Birago grumbled but ensured I had a strong guard; and on a chilly spring dawn I left the Louvre in a hooded cloak, a valise with my belongings packed behind my saddle.
I rode a sure-footed mare, my days of riding the hunt long past. As we cantered out the gates of Paris onto a wide stretch of road still paved with a few ancient cobblestones left by the Romans, I reveled in the snow-bitten air on my face; the vast land lying fallow around me and the azure dome of the sky, so unique to France. I’d been holed up in chambers for so long I’d forgotten the simple pleasure of being outdoors. Yet as we progressed, stopping at predetermined inns along the way, I also saw stark evidence of the havoc wrought by our religious discord. In one township, I saw a charred Catholic church, its relics and bell smashed on the ground; in another, a Huguenot temple—identifiable by its strange cross-armed crucifix, a resting dove at its base—had been defaced, the word
HERETIC
splashed in red over its splintered doors. The smell of blood and smoke hung in the air, like an echo.
There was famine too, especially outside towns, where the peasantry was isolated and left to scavenge in sodden fields; emaciated livestock stood hock-deep in mud and gaunt-cheeked children in rags, with sores on their legs, rummaged through trash heaps. It reminded me of the siege on Florence, of the senseless devastation of war, and, recalling Cosimo’s unsettling words I regretted not having sent for him before I left, to demand that chart I’d asked from him.
By the time we reached the walls of Vassy under a drenching rain, I was saddened and more resolved than ever to ensure nothing like what the Guises had wrought during my son François’s reign ever happened again.
I lodged in a house commandeered by Birago’s network of informants; that night, I had my own large room, cleansed and readied only for me, and I sat in an upholstered chair before a stone-surround hearth when Coligny arrived.
He stood on the threshold, dripping water. As he cast back the hood of his dark cloak and revealed his bright eyes, I laughed. “You didn’t think I’d come!”
“No, I knew you would.” He strode to me, enveloping me in the scent
of wet wool. His arms were around me in a minute, his mouth crushing mine with a hunger that incinerated my fatigue. Without words he undressed me, took me to the bed, and made love to me with a fervor that left us gasping, entangled like waves in a rough sea.

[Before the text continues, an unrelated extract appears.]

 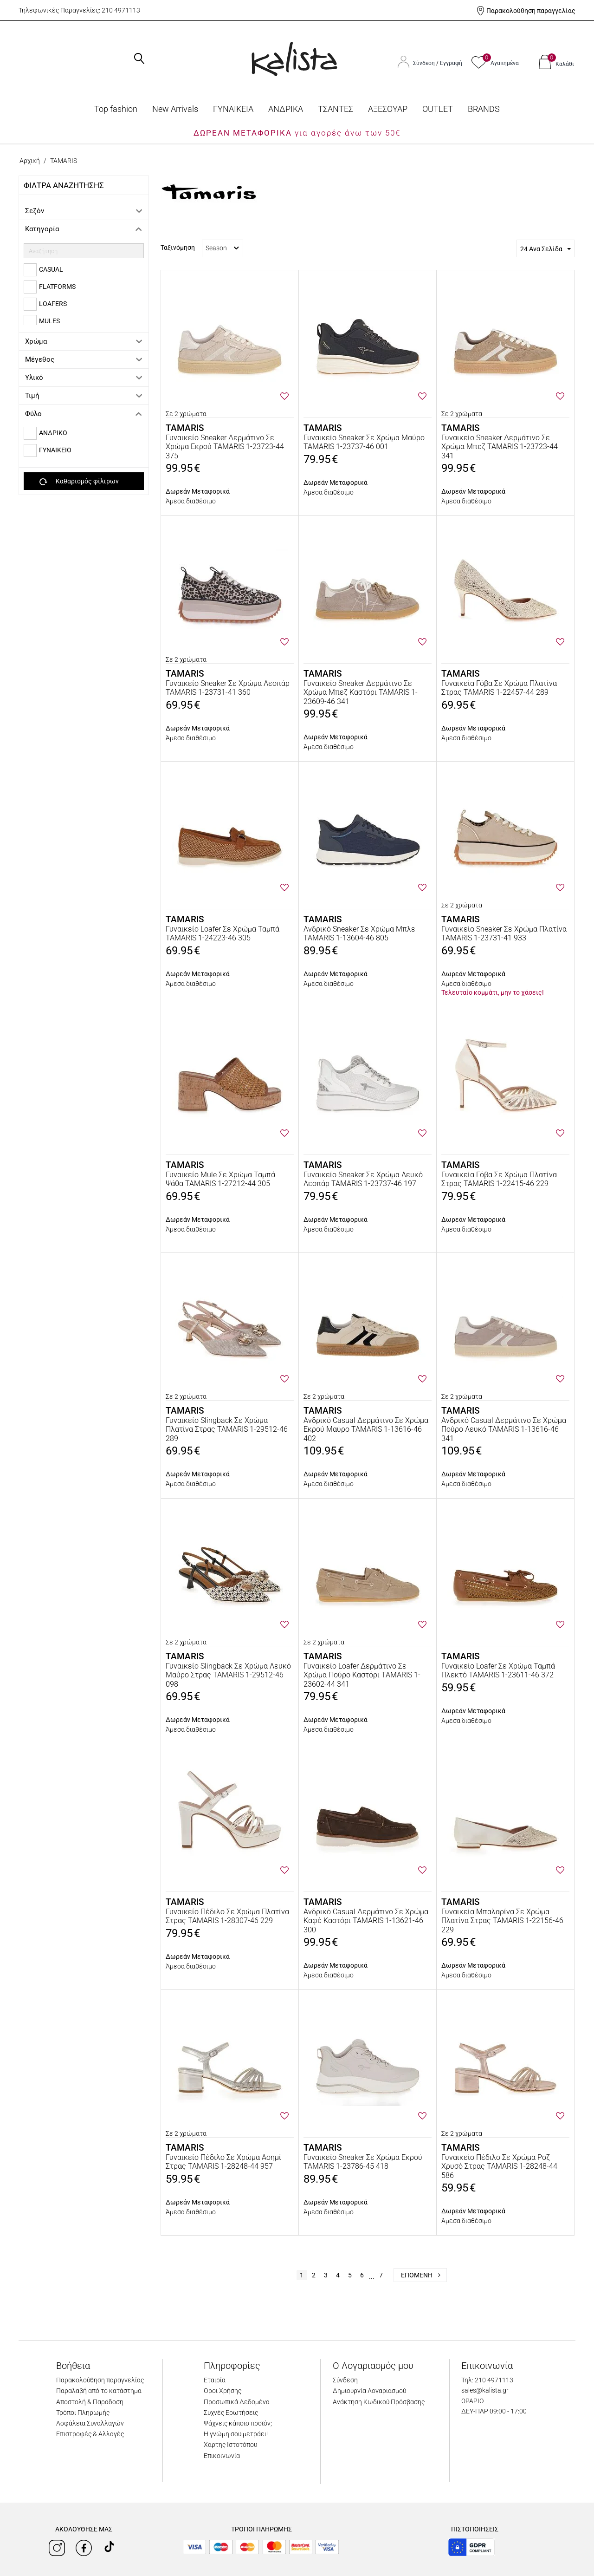 What do you see at coordinates (499, 688) in the screenshot?
I see `Γυναικεία Γόβα Σε Χρώμα Πλατίνα Στρας TAMARIS 1-22457-44 289` at bounding box center [499, 688].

When we were done, I took the last of my cheese, figs, and bread from my valise and brought them back to bed, where we ate with our fingers, cross-legged and touching each other. I traced his beard, thicker now and more unkempt, marveling at its wiry feel; and finally, as he lay back on the pillows with his hands crossed behind his head, I said, “So, why did you bring me here? What is so important that you couldn’t come to court to tell me?”